Achieving the full benefits of an ERP implementation takes more than simply adding an SAP or Oracle solution to the network. In fact, without good understanding and planning, it’s easy to lose the benefits. Studies reveal that over half of ERP implementations fail to meet budget, schedule or expectations. Understanding that a successful ERP implementation is more about changing the way a company operates and does business ensures the foresight, planning, training and, above all, commitment to doing the job right.
Why is ERP so Popular?
ERP has become enormously popular because of the dramatic results it can bring, even in modestly-sized companies. The motivation to implement ERP may come from many sources, but typically involves one of two broad circumstances: a company that is anticipating change (e.g. high growth, new markets, new competition, acquisitions, etc.) or one that needs to replace legacy systems (driven recently by Y2K, in most cases).
Scalable systems are a great solution for fast-growing companies. For example, a start-up might begin at ground zero with selected financial/accounting modules – general ledger, accounts payable, etc.
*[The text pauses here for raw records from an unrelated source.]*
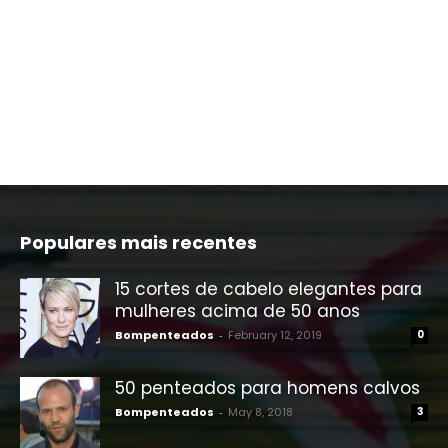
Populares mais recentes
15 cortes de cabelo elegantes para
mulheres acima de 50 anos
Bompenteados
-
February 12, 2019
0
50 penteados para homens calvos
Bompenteados
-
May 8, 2018
3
Legacy systems that are out-of-date and inflexible, at risk of failure, and becoming increasingly difficult to support run the risk of interrupting business. An established company with a mix of systems environments – two mainframes with over 300 subsystems, archaic applications and platforms – has a problem finding support for applications that are highly customized or whose vendor is no longer in business. Valuable data is at risk. At the same time, the company may need to get an aggregate picture of the health of business, which is virtually impossible on the legacy system. If the existing systems can produce the data, they take too long. Few companies can afford to have decisions lag while waiting on data analysis.
Some of the hottest areas ERP systems are being implemented to support include:
- Data warehousing and decision support. Storage Consolidation and "immediate" access to data information can facilitate quick decisions, essential to reacting to changes in a faster, 24x7 business climate.
- E-commerce support. Many established bricks-and-mortar companies face challenges from efficient electronic upstarts. What company can afford to pass up this low-overhead channel with no middleman that brings the point of sale back to the original manufacturer?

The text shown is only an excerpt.